Thanks to Christian Blatter's answer to that question, the limit (there are 9 limits here indeed.) $$ \lim_{y\to\xi}\frac{(\xi_i-y_i)(\xi_j-y_j)({{\xi}-y})\cdot n(y)}{|\xi-y|^5},\quad 1\leq i,j\leq 3,\tag{1} $$ does not exist in general. Here $S\subset{\mathbb R}^3$ is a surface which has a continuously varying normal vector, $\xi=(\xi_1,\xi_2,\xi_3)\in S$, $y=(y_1,y_2,y_3)\in S$, $n(y)$ is the unit normal vector at point $y$. Here $(\xi-y)\cdot n(y)$ is the dot product.
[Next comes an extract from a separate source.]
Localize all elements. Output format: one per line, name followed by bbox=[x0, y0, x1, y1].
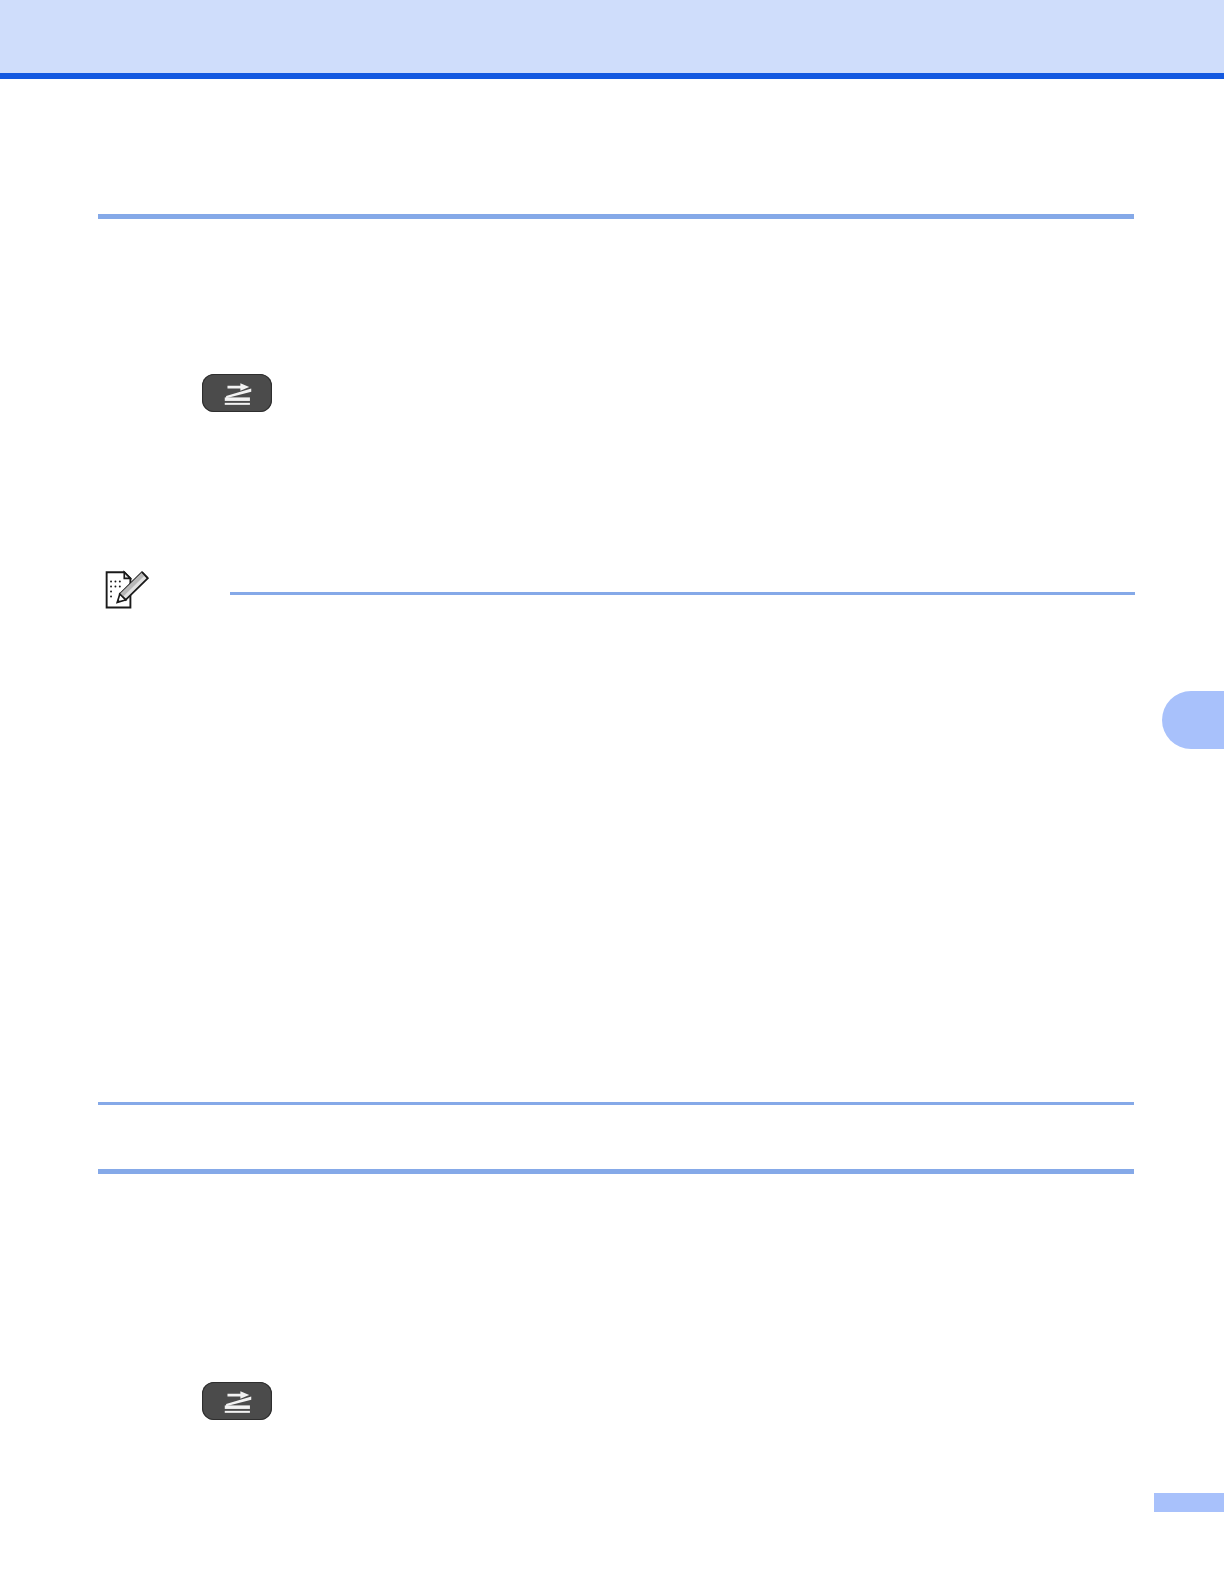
button[interactable]: Scan key bbox=[202, 374, 272, 412]
button[interactable]: Chapter tab bbox=[1162, 691, 1224, 749]
button[interactable]: Scan key bbox=[202, 1382, 272, 1420]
The key point in the counterexample is that the quotient is of order $\frac{1}{|\xi-y|}$. I am interested in the following "updated" limit: $$ \lim_{y\to\xi}\,[\psi_j(\xi)-\psi_j(y)]\frac{(\xi_i-y_i)(\xi_j-y_j)({{\xi}-y})\cdot n(y)}{|\xi-y|^5},\quad 1\leq i\leq 3,\tag{2} $$ where the Einstein summation convention is applied for $j$ here and $\psi_j:S\to{\mathbb R}$ is assumed to be $C^{\infty}$. Or without normalization, consider the limit $$ \lim_{y\to\xi}\,[\psi_j(\xi)-\psi_j(y)]\frac{(\xi_i-y_i)(\xi_j-y_j)({{\xi}-y})\cdot \frac{\partial y}{\partial\alpha}\times\frac{\partial y}{\partial\beta}}{|\xi-y|^5},\quad 1\leq i\leq 3,\tag{3} $$ where $y(\alpha,\beta)=(y_i(\alpha,\beta))_{1\leq i\leq3}$ is a parameterization of $S$.

Here is the new question:

Does the updated limit (2) or (3) exist?

Intuitively, the $[\psi_j(\xi)-\psi_j(y)]$ term may compensate the order of the numerator. In the trivial case where $S$ is a plane, the quotient is $0$. But I don't have a strategy for the general case (e.g., when $S$ is a unit ball).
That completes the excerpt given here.